EU proposals 'a bureaucratic nightmare'

Sep 23 2004 by Brian Amble Print This Article

Britain's small businesses have reacted with fury to European Commission proposals to limit the UK's opt-out from the working time directive.

The Forum of Private Business (FPB) Chief Executive Nick Goulding said the proposals, which would give unions a veto over accepting working weeks of longer than 48 hours, would impose severe new constraints and significant new costs on small firms already overloaded with regulation.

Under the new rules, employers would be obliged to keep records of the number of hours actually worked and make these records available to the authorities, if required.

"Small businesses are vehemently opposed to these fatally flawed proposals,' he said. "It will fundamentally undermine the flexibility of the British labour market which is entirely different to that of other Member States.

"As its stands a British worker can work more than the 48 hours EU maximum, if they wish, but under these proposals a waiver of the 48 hour rule would have to be agreed with the trade unions. So even if the individual worker wants to work overtime, and earn more cash, the trade unions would be able to veto the opt out.

"Many small businesses on tight profit margins, employing only a few staff, rely on the flexibility of the employment market to make ends meet. This proposal will create massive problems for many small companies."

The Federation of Small Businesses, meanwhile, branded the proposals "a bureaucratic nightmare" that would "force employers to play a nanny role by monitoring the hours worked by their staff".

FPB member Michael Fry, owner of a care home in Weymouth, said the proposals would wreak havoc on his business.

"This proposal is absolute lunacy," he said. "It means that the nurses I employ have to count the hours they spend sleeping here overnight, on call in case of emergency, as hours worked. It will create mayhem to our cost structure and will immediately put jobs at risk.

"But it is elderly people who will shoulder the costs because I will have to increase my charges. This will hit the poorest older people hardest, many of whom will be unable to afford higher charges, and will be left longer in hospital where quality of life and life expectancy is reduced."

Compounding the anger over the EU proposals are the government's plans to extend the rights of working parents, including doubling maternity leave to twelve months and increasing paternity pay.

According to a survey by Croner Consulting, more than six out of ten firms believe that the proposals would have a detrimental effect on their business, with most believing that the current arrangements are more than adequate.

“Smaller employers will be worried about bearing a disproportionate burden from these proposals and will view them with a sense of dread”, said Nick Goulding.

“Employers should be allowed to take stock of these changes without having more pressure piled on them from politicians, most of whom have never created a real job in their life.”

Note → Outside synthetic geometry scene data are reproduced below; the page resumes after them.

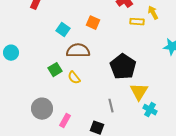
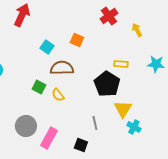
yellow rectangle: (137, 22) -> (121, 64), moved
green square: (55, 70) -> (39, 87), turned -32
pink rectangle: (65, 121) -> (49, 138), size x1.5

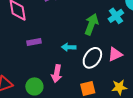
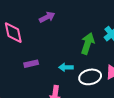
white ellipse: (92, 58) -> (90, 77), turned 45

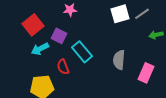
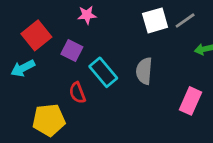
cyan arrow: (40, 49) -> (23, 68), moved
gray semicircle: (119, 60) -> (144, 71), moved

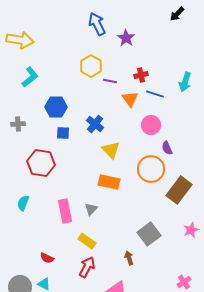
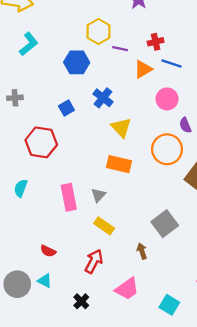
orange triangle: (130, 99) -> (143, 69), turned 36
blue hexagon: (56, 107) -> (77, 62), moved
blue square: (63, 133) -> (66, 108), turned -32
yellow rectangle: (87, 241) -> (104, 226), moved

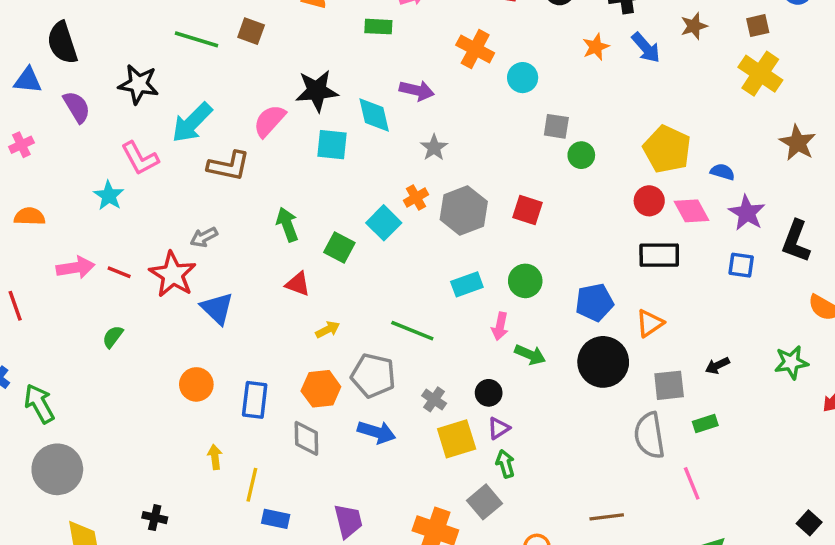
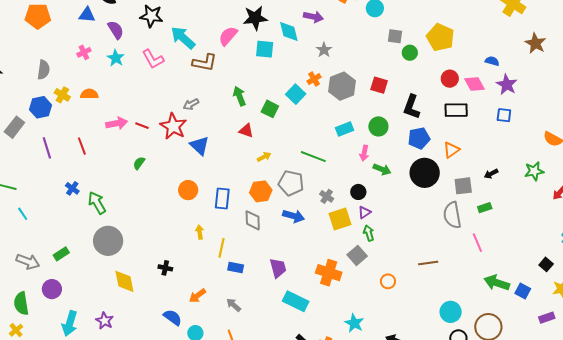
cyan arrow: (192, 123) -> (183, 38), turned 88
yellow pentagon: (667, 149) -> (440, 37), moved
cyan star: (109, 196) -> (116, 58), moved
black L-shape: (796, 241) -> (412, 107), moved

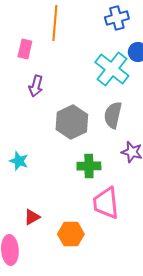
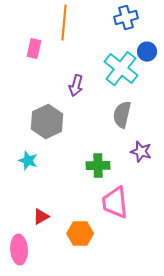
purple arrow: (36, 86) -> (76, 86), moved
gray hexagon: (72, 122) -> (47, 122), moved

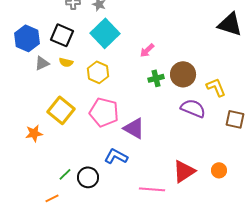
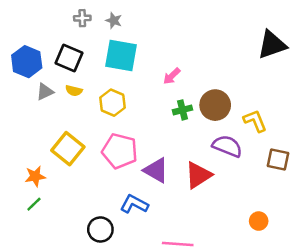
black triangle: (230, 24) -> (272, 45), turned -36
cyan square: (105, 33) -> (121, 56), turned -36
red triangle: (184, 171) -> (198, 175), moved
green line: (65, 174) -> (34, 204), moved

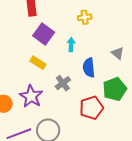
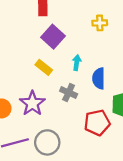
cyan arrow: (71, 45) -> (77, 63), moved
gray cross: (63, 83) -> (69, 92), turned -35

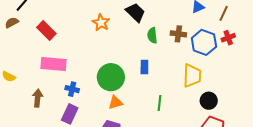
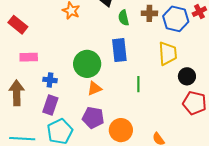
pink rectangle: (54, 64) -> (29, 57), size x0.7
blue rectangle: (144, 67) -> (119, 50), size x1.6
brown arrow: (38, 98) -> (17, 93), size x1.4

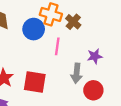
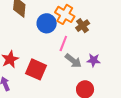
gray arrow: (77, 73) -> (73, 61), moved, turned -72

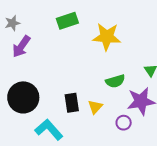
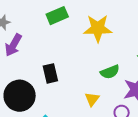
black rectangle: (72, 103) -> (50, 73), moved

Croner's Richard Smith said: “The survey results aren’t surprising and echo a rising debate of whether employees’ rights are going too far.

"Most employers try to accommodate working parents as best they can, but the law should support the employers need for the work to be done. This is especially true of smaller firms who may find it difficult to bear the costs of recruiting an replacement staff."

Childless workers do not have equivalent rights to time off work and he pointed out that this could also affect productivity by causing conflict in the workplace.

And he added: "Childless workers are likely to become demotivated and disgruntled as they may feel it is unfair that they do not have the same rights to time off work or flexible working. They also face the strain of picking up additional work when parents are absent due to maternity or paternity leave, or to accommodate childcare responsibilities."